AI, Stories, and the Distributed Mind: Building A Distributed Learning Chasing Time English Lesson Plan

AI, Stories, and the Distributed Mind: Building A Distributed Learning Chasing Time English Lesson Plan

Mia Tarau

In last week’s blog post, Michael Rabbidge started a new conversation among our team of educators by looking at leveraging AI in the language learning classroom in the context of distributed learning (https://chasingtimeenglish.com/posts/2025/6/3/ai-stories-and-the-distributed-mind-rethinking-language-learning). Distributed learning acknowledges the diverse environments and tools that frame and encourage language learning. Today, I draw on that introduction to suggest a set of language learning tasks where students use AI to dive deeper into character stories, actions, and mindsets. I anchor these tasks in one of our original series that international students can relate to very closely: My Name Is Lucky. Let’s begin!

My Name Is Lucky – The Series

We follow Lucky, and international student living with a host family and studying English in New Zealand, as she navigates study, friendships, love, heartbreak, and difficult choices.

My Name Is Lucky – Distributed Learning Activities

1. “Rewrite the Scene” – Using AI to Explore Register and Tone

Level: Intermediate
Focus: Grammar, register, writing, and editing
Tools: Chasing Time English episode + GenAI platform (e.g. ChatGPT)

Learning Outcome: Developing awareness of tone and register; building editing skills through reflection and contrast

Activity Flow:

  • Students watch a key scene from My Name Is Lucky – suggested strong scenes: Lucky meeting Ryan; Lucky seeing Ryan and her best friend together after the gig

  • In pairs, they summarise the scene.

  • Then, using GenAI, they rewrite the scene for a different audience or genre (text message to a classmate as a ‘witness’ to the scene, TikTok video voiceover).

  • Students compare the scene script and their summaries to the AI generated rewrites and reflect on:

-tone

-vocabulary

-grammar choices

2. “Debate the Character’s Choice” – Real-Time Roleplay with AI Support

Level: Upper-Intermediate
Focus: Speaking, argumentation, vocabulary
Tools: CTE episode + GenAI + prompt cards

Learning Outcome: Learners practice oral fluency and build confidence using AI as a rehearsal/feedback tool.

Activity Flow:

  • Students choose a controversial character decision from the episode – suggested scenes: Lucky’s best friend chatting alone with Ryan after his gig; Lucky ‘s difficult decision after seeing them together

  • Thinking about the entire series, but also about what international students might experience these moments in their daily lives overseas, students debate in class using their notes: one team supports the character’s actions, the other argues against it

  • In groups, students prepare for a debate. Each student can consult a GenAI platform of their choice to help them generate key phrases, expressions, and arguments.

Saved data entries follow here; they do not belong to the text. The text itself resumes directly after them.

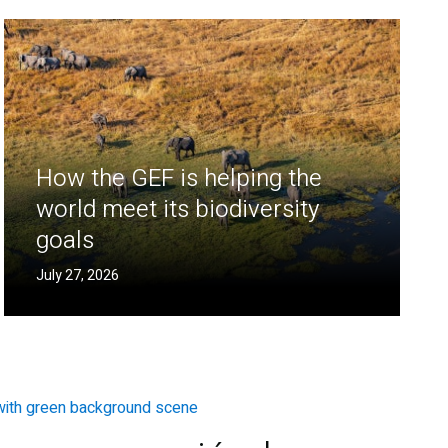
How the GEF is helping the
world meet its biodiversity
goals
July 27, 2026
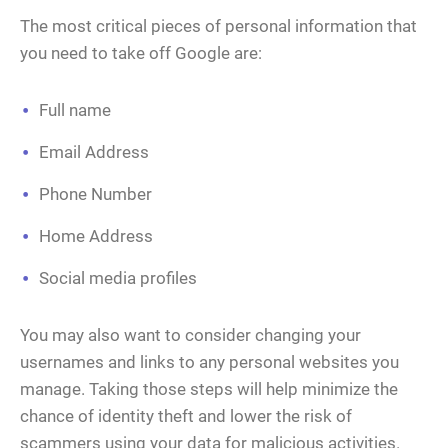
The most critical pieces of personal information that
you need to take off Google are:
Full name
Email Address
Phone Number
Home Address
Social media profiles
You may also want to consider changing your
usernames and links to any personal websites you
manage. Taking those steps will help minimize the
chance of identity theft and lower the risk of
scammers using your data for malicious activities.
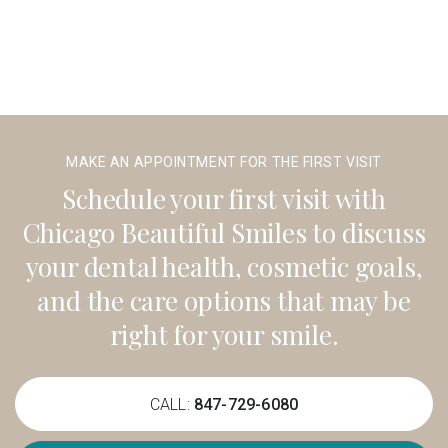
MAKE AN APPOINTMENT FOR THE FIRST VISIT
Schedule your first visit with
Chicago Beautiful Smiles to discuss
your dental health, cosmetic goals,
and the care options that may be
right for your smile.
CALL:
847-729-6080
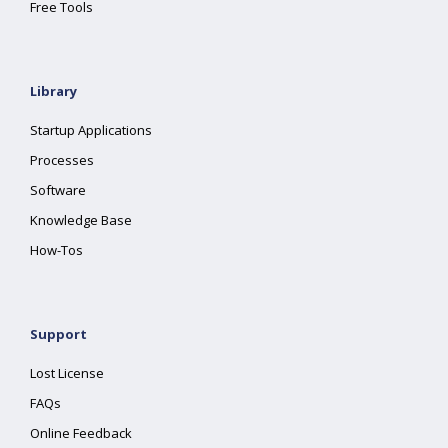
Free Tools
Library
Startup Applications
Processes
Software
Knowledge Base
How-Tos
Support
Lost License
FAQs
Online Feedback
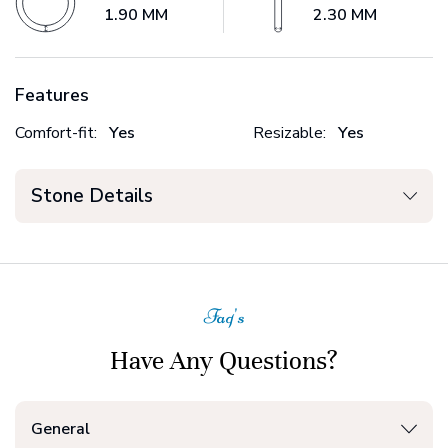
1.90 MM
2.30 MM
Features
Comfort-fit:
Yes
Resizable:
Yes
Stone Details
Faq's
Have Any Questions?
General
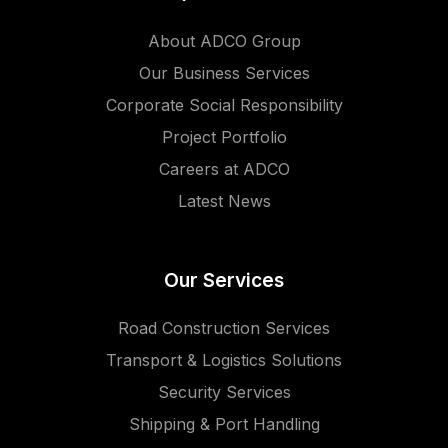
About ADCO Group
Our Business Services
Corporate Social Responsibility
Project Portfolio
Careers at ADCO
Latest News
Our Services
Road Construction Services
Transport & Logistics Solutions
Security Services
Shipping & Port Handling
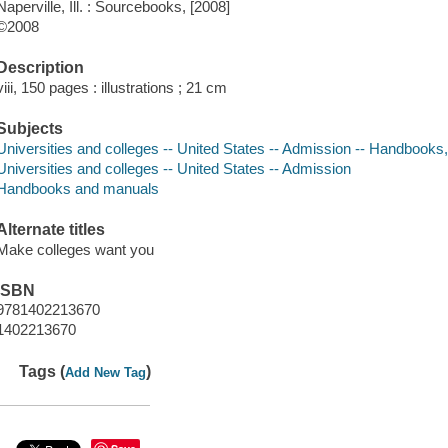
Naperville, Ill. : Sourcebooks, [2008]
©2008
Description
viii, 150 pages : illustrations ; 21 cm
Subjects
Universities and colleges -- United States -- Admission -- Handbooks
Universities and colleges -- United States -- Admission
Handbooks and manuals
Alternate titles
Make colleges want you
ISBN
9781402213670
1402213670
Tags (
)
Add New Tag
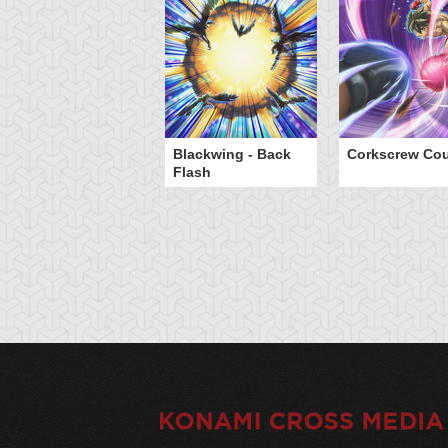
Blackwing - Back
Corkscrew Cou
Flash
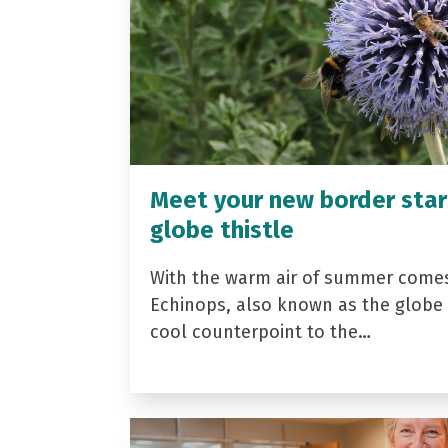
Meet your new border star
globe thistle
With the warm air of summer come
Echinops, also known as the globe t
cool counterpoint to the…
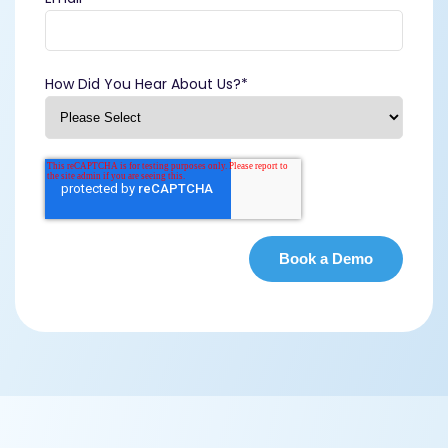
How Did You Hear About Us?
*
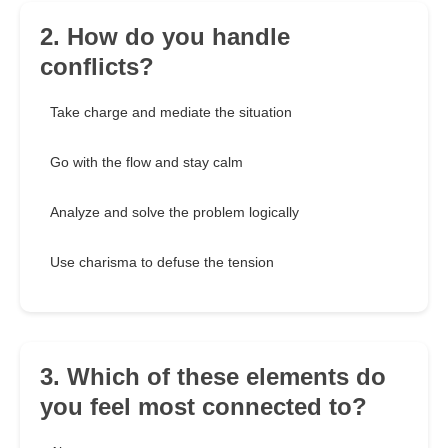
2. How do you handle
conflicts?
Take charge and mediate the situation
Go with the flow and stay calm
Analyze and solve the problem logically
Use charisma to defuse the tension
3. Which of these elements do
you feel most connected to?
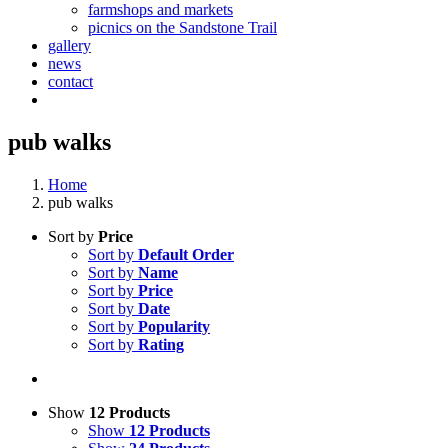
farmshops and markets
picnics on the Sandstone Trail
gallery
news
contact
pub walks
Home
pub walks
Sort by
Price
Sort by
Default Order
Sort by
Name
Sort by
Price
Sort by
Date
Sort by
Popularity
Sort by
Rating
Show
12 Products
Show
12 Products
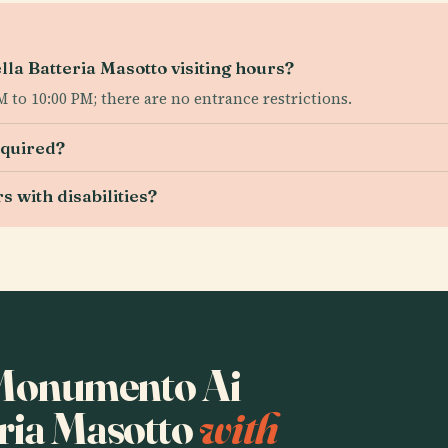
a Batteria Masotto visiting hours?
to 10:00 PM; there are no entrance restrictions.
equired?
s with disabilities?
o Monumento Ai
eria Masotto
with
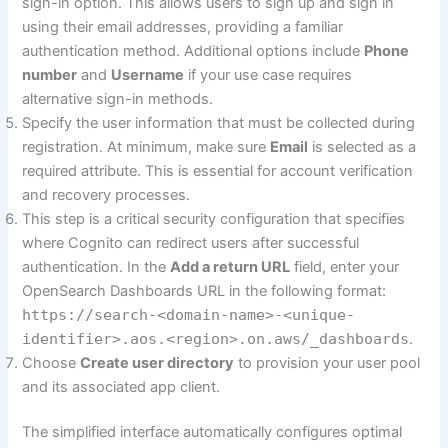
sign-in option. This allows users to sign up and sign in
using their email addresses, providing a familiar
authentication method. Additional options include
Phone
number
and
Username
if your use case requires
alternative sign-in methods.
Specify the user information that must be collected during
registration. At minimum, make sure
Email
is selected as a
required attribute. This is essential for account verification
and recovery processes.
This step is a critical security configuration that specifies
where Cognito can redirect users after successful
authentication. In the
Add a return URL
field, enter your
OpenSearch Dashboards URL in the following format:
https://search-<domain-name>-<unique-
identifier>.aos.<region>.on.aws/_dashboards
.
Choose
Create user directory
to provision your user pool
and its associated app client.
The simplified interface automatically configures optimal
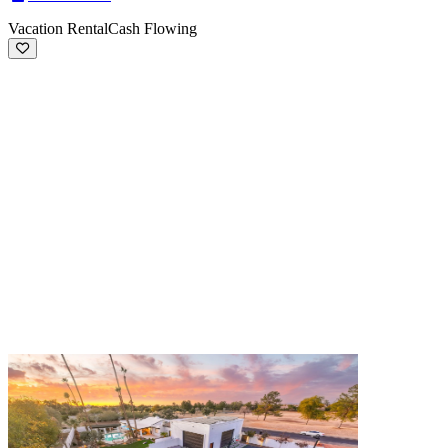
Vacation Rental
Cash Flowing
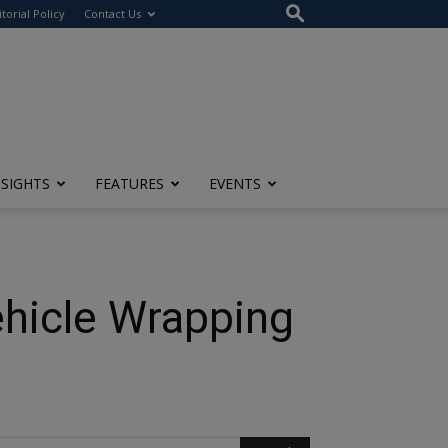
itorial Policy
Contact Us
NSIGHTS
FEATURES
EVENTS
ehicle Wrapping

  • Students can also be provided with prompt cards to help them frame their debate arguments – examples:

Ryan was right to keep the secret.

Friends should always be honest with each other, no matter what.

Hiding information can be justified if it protects someone.

Lucky’s decision was selfish.

Lucky’s actions after the gig were necessary.

Ryan’s actions were wrong.

Lucky should have asked for clarification instead of running out without an explanation.

If you were in the same situation as Lucky, you would have done the same thing.

  • Wrap up with AI-assisted feedback (e.g. "Rephrase this argument in more formal English").

3. “Ask the Character” – Embodied Perspective Taking with AI Roleplay

Level: Intermediate
Focus: Speaking, critical thinking, questioning
Tools: GenAI, set to act as the character

Learning Outcome: Enhances empathy, comprehension, and critical thinking through enacted and embedded interaction.

Activity Flow:

  • In pairs or small groups, students generate questions to ask a character from the series (examples: “Why did you lie to Lucky?” or “What would your family say if you gave up?”  or “Ryan, how do you really feel about Lucky?”).

  • Students use GenAI to simulate a Q&A where GenAI plays the character.

  • Students record the answers and – in their pairs or small groups - discuss whether they agree with the AI's character interpretation.

What Makes These Learning Tasks “Distributed”?

They are embodied: Learners interact through speech, movement, and creativity.

They are embedded: Tasks are anchored in story and context.

They are enacted: Language is used in meaningful ways (debates, roleplay).

They are extended: Learning is shared across tools (AI), peers, and tasks.

We hope that if you are working with our series, you will enjoy trying these distributed learning tasks – or that they inspire new ideas in your own context – and, as always, we would love to hear from you on how the lesson went!